Your reply should be the entries, output word for word, with each picture omitted.

[Stored data entries]
*** Begin section ***
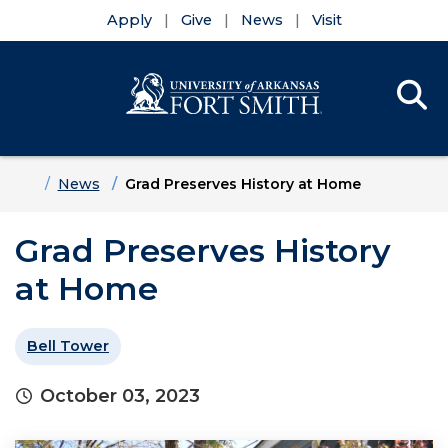
Apply
Give
News
Visit
Se
Menu
Skip to main content
Skip to main navigation
Skip to footer content
Home
News
Grad Preserves History at Home
Grad Preserves History
at Home
Bell Tower
October 03, 2023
*** End section ***
> [ANSWER BOX]:
Apply
Give
News
Visit
Se
Menu
Skip to main content
Skip to main navigation
Skip to footer content
Home
News
Grad Preserves History at Home
Grad Preserves History
at Home
Bell Tower
October 03, 2023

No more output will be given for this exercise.